How to complete this task » On the basis of the records below, report how many lines contain the word "unserer". Nothing else should be given.

========

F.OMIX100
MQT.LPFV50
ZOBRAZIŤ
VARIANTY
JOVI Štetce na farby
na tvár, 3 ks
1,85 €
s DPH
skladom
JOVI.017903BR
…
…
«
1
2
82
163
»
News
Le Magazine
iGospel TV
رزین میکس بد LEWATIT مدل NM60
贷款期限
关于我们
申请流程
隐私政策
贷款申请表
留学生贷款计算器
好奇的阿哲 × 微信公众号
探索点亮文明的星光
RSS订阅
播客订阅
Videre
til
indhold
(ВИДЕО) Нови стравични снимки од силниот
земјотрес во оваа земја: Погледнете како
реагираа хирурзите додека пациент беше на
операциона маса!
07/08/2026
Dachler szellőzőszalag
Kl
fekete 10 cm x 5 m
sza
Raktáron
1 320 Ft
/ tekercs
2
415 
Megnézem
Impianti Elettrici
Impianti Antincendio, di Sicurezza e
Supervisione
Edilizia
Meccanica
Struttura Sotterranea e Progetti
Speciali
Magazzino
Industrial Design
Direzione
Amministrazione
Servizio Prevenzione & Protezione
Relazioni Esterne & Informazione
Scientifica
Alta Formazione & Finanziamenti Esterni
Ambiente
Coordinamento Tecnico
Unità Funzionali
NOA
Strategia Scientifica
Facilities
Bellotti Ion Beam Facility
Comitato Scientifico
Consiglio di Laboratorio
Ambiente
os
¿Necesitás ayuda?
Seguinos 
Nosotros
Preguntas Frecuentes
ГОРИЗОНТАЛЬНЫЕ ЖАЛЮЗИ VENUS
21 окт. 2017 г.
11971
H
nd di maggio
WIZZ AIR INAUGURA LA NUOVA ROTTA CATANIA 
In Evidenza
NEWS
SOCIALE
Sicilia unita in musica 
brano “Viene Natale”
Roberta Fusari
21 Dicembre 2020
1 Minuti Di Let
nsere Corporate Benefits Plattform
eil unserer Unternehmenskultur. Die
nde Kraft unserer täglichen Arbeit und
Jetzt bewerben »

========

Task solution » 2